(Records drawn from a dataset)
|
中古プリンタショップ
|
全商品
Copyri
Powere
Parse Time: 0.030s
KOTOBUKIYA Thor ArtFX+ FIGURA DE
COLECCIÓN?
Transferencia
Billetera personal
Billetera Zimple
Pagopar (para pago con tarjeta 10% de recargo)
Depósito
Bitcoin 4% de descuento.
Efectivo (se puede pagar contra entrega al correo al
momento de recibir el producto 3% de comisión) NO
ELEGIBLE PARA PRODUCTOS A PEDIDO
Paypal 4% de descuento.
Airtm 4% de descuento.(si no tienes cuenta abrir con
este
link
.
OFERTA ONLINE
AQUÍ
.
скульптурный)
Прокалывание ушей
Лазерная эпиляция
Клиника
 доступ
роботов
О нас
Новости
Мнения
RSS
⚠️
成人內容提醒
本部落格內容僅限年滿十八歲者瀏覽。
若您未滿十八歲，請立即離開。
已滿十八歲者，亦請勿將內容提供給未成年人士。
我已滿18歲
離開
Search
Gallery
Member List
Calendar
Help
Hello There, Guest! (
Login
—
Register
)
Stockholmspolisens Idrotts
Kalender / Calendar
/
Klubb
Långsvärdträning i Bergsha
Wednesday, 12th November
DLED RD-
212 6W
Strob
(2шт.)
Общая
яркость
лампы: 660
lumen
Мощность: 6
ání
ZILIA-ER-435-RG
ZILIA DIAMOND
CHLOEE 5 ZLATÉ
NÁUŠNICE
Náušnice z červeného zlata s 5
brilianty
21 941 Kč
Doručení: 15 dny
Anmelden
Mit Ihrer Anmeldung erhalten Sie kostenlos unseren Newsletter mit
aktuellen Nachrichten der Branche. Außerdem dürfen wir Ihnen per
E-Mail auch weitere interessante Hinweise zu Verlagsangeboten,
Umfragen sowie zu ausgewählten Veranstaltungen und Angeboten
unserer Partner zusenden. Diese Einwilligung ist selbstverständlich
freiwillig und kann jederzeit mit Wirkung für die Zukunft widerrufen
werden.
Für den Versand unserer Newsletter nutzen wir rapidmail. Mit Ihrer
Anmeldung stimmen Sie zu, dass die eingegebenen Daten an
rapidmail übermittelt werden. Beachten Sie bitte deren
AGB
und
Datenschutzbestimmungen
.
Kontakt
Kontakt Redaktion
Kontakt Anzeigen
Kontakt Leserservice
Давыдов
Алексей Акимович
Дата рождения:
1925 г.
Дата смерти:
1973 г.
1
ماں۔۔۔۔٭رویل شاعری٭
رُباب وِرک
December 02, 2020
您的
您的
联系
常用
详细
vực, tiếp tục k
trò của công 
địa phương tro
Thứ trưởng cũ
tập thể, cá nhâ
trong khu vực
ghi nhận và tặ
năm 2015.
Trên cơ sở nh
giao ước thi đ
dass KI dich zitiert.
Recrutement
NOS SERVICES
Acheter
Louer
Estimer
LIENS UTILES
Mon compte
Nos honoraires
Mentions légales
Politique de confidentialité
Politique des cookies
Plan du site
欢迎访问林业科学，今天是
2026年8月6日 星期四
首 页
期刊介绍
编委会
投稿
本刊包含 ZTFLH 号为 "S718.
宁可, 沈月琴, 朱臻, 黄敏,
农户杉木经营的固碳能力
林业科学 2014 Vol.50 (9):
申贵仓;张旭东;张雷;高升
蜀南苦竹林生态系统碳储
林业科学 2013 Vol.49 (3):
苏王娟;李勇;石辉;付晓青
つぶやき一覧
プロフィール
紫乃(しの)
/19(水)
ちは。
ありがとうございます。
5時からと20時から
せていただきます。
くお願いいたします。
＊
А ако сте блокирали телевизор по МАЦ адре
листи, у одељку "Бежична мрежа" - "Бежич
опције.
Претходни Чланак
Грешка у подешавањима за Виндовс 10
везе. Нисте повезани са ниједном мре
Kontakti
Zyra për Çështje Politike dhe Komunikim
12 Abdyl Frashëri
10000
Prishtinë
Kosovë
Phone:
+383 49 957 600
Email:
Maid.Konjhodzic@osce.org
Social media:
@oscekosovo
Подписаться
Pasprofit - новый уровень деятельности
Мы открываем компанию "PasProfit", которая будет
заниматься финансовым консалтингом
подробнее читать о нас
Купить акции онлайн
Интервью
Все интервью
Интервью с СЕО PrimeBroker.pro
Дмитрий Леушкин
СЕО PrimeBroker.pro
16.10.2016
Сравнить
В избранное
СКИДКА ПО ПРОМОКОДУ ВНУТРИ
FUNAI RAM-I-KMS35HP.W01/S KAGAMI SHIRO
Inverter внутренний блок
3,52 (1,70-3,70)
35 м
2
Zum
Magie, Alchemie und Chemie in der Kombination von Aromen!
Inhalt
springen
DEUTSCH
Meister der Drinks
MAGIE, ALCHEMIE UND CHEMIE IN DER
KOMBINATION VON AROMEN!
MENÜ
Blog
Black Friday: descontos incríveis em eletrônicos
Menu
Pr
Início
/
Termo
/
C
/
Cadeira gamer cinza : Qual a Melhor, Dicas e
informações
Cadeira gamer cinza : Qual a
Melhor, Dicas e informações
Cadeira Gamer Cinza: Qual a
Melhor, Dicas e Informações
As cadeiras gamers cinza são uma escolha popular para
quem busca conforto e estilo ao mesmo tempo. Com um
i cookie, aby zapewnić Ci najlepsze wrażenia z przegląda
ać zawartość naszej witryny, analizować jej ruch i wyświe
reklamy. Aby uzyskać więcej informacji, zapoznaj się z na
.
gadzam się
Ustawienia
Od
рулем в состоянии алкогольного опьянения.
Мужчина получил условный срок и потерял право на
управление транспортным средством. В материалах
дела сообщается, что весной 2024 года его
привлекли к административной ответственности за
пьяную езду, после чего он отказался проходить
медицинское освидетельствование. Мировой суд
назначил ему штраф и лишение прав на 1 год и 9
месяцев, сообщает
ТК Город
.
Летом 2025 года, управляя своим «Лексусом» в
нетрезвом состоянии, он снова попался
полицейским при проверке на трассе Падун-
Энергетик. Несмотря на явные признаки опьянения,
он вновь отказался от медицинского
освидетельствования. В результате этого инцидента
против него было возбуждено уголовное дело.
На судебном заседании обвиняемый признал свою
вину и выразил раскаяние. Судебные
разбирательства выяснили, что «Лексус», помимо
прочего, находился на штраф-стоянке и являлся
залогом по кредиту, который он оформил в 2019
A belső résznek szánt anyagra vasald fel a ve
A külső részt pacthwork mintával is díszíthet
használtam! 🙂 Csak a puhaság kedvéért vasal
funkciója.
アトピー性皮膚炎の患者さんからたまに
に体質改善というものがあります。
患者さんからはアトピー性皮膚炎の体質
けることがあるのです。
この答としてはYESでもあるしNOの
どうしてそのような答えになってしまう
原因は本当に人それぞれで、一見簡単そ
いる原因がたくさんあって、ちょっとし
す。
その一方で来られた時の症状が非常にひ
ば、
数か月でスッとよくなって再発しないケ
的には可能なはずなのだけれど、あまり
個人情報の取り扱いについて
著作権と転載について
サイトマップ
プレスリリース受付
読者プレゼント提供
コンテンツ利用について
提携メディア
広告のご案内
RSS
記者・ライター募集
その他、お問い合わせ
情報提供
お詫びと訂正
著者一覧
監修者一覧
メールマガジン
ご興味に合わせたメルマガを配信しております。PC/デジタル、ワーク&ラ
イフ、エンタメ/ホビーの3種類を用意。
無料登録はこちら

# ASSIGNMENT:
Return the entries above exactly, each one complete.

# RESPONSE:
|
中古プリンタショップ
|
全商品
Copyri
Powere
Parse Time: 0.030s
KOTOBUKIYA Thor ArtFX+ FIGURA DE
COLECCIÓN?
Transferencia
Billetera personal
Billetera Zimple
Pagopar (para pago con tarjeta 10% de recargo)
Depósito
Bitcoin 4% de descuento.
Efectivo (se puede pagar contra entrega al correo al
momento de recibir el producto 3% de comisión) NO
ELEGIBLE PARA PRODUCTOS A PEDIDO
Paypal 4% de descuento.
Airtm 4% de descuento.(si no tienes cuenta abrir con
este
link
.
OFERTA ONLINE
AQUÍ
.
скульптурный)
Прокалывание ушей
Лазерная эпиляция
Клиника
 доступ
роботов
О нас
Новости
Мнения
RSS
⚠️
成人內容提醒
本部落格內容僅限年滿十八歲者瀏覽。
若您未滿十八歲，請立即離開。
已滿十八歲者，亦請勿將內容提供給未成年人士。
我已滿18歲
離開
Search
Gallery
Member List
Calendar
Help
Hello There, Guest! (
Login
—
Register
)
Stockholmspolisens Idrotts
Kalender / Calendar
/
Klubb
Långsvärdträning i Bergsha
Wednesday, 12th November
DLED RD-
212 6W
Strob
(2шт.)
Общая
яркость
лампы: 660
lumen
Мощность: 6
ání
ZILIA-ER-435-RG
ZILIA DIAMOND
CHLOEE 5 ZLATÉ
NÁUŠNICE
Náušnice z červeného zlata s 5
brilianty
21 941 Kč
Doručení: 15 dny
Anmelden
Mit Ihrer Anmeldung erhalten Sie kostenlos unseren Newsletter mit
aktuellen Nachrichten der Branche. Außerdem dürfen wir Ihnen per
E-Mail auch weitere interessante Hinweise zu Verlagsangeboten,
Umfragen sowie zu ausgewählten Veranstaltungen und Angeboten
unserer Partner zusenden. Diese Einwilligung ist selbstverständlich
freiwillig und kann jederzeit mit Wirkung für die Zukunft widerrufen
werden.
Für den Versand unserer Newsletter nutzen wir rapidmail. Mit Ihrer
Anmeldung stimmen Sie zu, dass die eingegebenen Daten an
rapidmail übermittelt werden. Beachten Sie bitte deren
AGB
und
Datenschutzbestimmungen
.
Kontakt
Kontakt Redaktion
Kontakt Anzeigen
Kontakt Leserservice
Давыдов
Алексей Акимович
Дата рождения:
1925 г.
Дата смерти:
1973 г.
1
ماں۔۔۔۔٭رویل شاعری٭
رُباب وِرک
December 02, 2020
您的
您的
联系
常用
详细
vực, tiếp tục k
trò của công 
địa phương tro
Thứ trưởng cũ
tập thể, cá nhâ
trong khu vực
ghi nhận và tặ
năm 2015.
Trên cơ sở nh
giao ước thi đ
dass KI dich zitiert.
Recrutement
NOS SERVICES
Acheter
Louer
Estimer
LIENS UTILES
Mon compte
Nos honoraires
Mentions légales
Politique de confidentialité
Politique des cookies
Plan du site
欢迎访问林业科学，今天是
2026年8月6日 星期四
首 页
期刊介绍
编委会
投稿
本刊包含 ZTFLH 号为 "S718.
宁可, 沈月琴, 朱臻, 黄敏,
农户杉木经营的固碳能力
林业科学 2014 Vol.50 (9):
申贵仓;张旭东;张雷;高升
蜀南苦竹林生态系统碳储
林业科学 2013 Vol.49 (3):
苏王娟;李勇;石辉;付晓青
つぶやき一覧
プロフィール
紫乃(しの)
/19(水)
ちは。
ありがとうございます。
5時からと20時から
せていただきます。
くお願いいたします。
＊
А ако сте блокирали телевизор по МАЦ адре
листи, у одељку "Бежична мрежа" - "Бежич
опције.
Претходни Чланак
Грешка у подешавањима за Виндовс 10
везе. Нисте повезани са ниједном мре
Kontakti
Zyra për Çështje Politike dhe Komunikim
12 Abdyl Frashëri
10000
Prishtinë
Kosovë
Phone:
+383 49 957 600
Email:
Maid.Konjhodzic@osce.org
Social media:
@oscekosovo
Подписаться
Pasprofit - новый уровень деятельности
Мы открываем компанию "PasProfit", которая будет
заниматься финансовым консалтингом
подробнее читать о нас
Купить акции онлайн
Интервью
Все интервью
Интервью с СЕО PrimeBroker.pro
Дмитрий Леушкин
СЕО PrimeBroker.pro
16.10.2016
Сравнить
В избранное
СКИДКА ПО ПРОМОКОДУ ВНУТРИ
FUNAI RAM-I-KMS35HP.W01/S KAGAMI SHIRO
Inverter внутренний блок
3,52 (1,70-3,70)
35 м
2
Zum
Magie, Alchemie und Chemie in der Kombination von Aromen!
Inhalt
springen
DEUTSCH
Meister der Drinks
MAGIE, ALCHEMIE UND CHEMIE IN DER
KOMBINATION VON AROMEN!
MENÜ
Blog
Black Friday: descontos incríveis em eletrônicos
Menu
Pr
Início
/
Termo
/
C
/
Cadeira gamer cinza : Qual a Melhor, Dicas e
informações
Cadeira gamer cinza : Qual a
Melhor, Dicas e informações
Cadeira Gamer Cinza: Qual a
Melhor, Dicas e Informações
As cadeiras gamers cinza são uma escolha popular para
quem busca conforto e estilo ao mesmo tempo. Com um
i cookie, aby zapewnić Ci najlepsze wrażenia z przegląda
ać zawartość naszej witryny, analizować jej ruch i wyświe
reklamy. Aby uzyskać więcej informacji, zapoznaj się z na
.
gadzam się
Ustawienia
Od
рулем в состоянии алкогольного опьянения.
Мужчина получил условный срок и потерял право на
управление транспортным средством. В материалах
дела сообщается, что весной 2024 года его
привлекли к административной ответственности за
пьяную езду, после чего он отказался проходить
медицинское освидетельствование. Мировой суд
назначил ему штраф и лишение прав на 1 год и 9
месяцев, сообщает
ТК Город
.
Летом 2025 года, управляя своим «Лексусом» в
нетрезвом состоянии, он снова попался
полицейским при проверке на трассе Падун-
Энергетик. Несмотря на явные признаки опьянения,
он вновь отказался от медицинского
освидетельствования. В результате этого инцидента
против него было возбуждено уголовное дело.
На судебном заседании обвиняемый признал свою
вину и выразил раскаяние. Судебные
разбирательства выяснили, что «Лексус», помимо
прочего, находился на штраф-стоянке и являлся
залогом по кредиту, который он оформил в 2019
A belső résznek szánt anyagra vasald fel a ve
A külső részt pacthwork mintával is díszíthet
használtam! 🙂 Csak a puhaság kedvéért vasal
funkciója.
アトピー性皮膚炎の患者さんからたまに
に体質改善というものがあります。
患者さんからはアトピー性皮膚炎の体質
けることがあるのです。
この答としてはYESでもあるしNOの
どうしてそのような答えになってしまう
原因は本当に人それぞれで、一見簡単そ
いる原因がたくさんあって、ちょっとし
す。
その一方で来られた時の症状が非常にひ
ば、
数か月でスッとよくなって再発しないケ
的には可能なはずなのだけれど、あまり
個人情報の取り扱いについて
著作権と転載について
サイトマップ
プレスリリース受付
読者プレゼント提供
コンテンツ利用について
提携メディア
広告のご案内
RSS
記者・ライター募集
その他、お問い合わせ
情報提供
お詫びと訂正
著者一覧
監修者一覧
メールマガジン
ご興味に合わせたメルマガを配信しております。PC/デジタル、ワーク&ラ
イフ、エンタメ/ホビーの3種類を用意。
無料登録はこちら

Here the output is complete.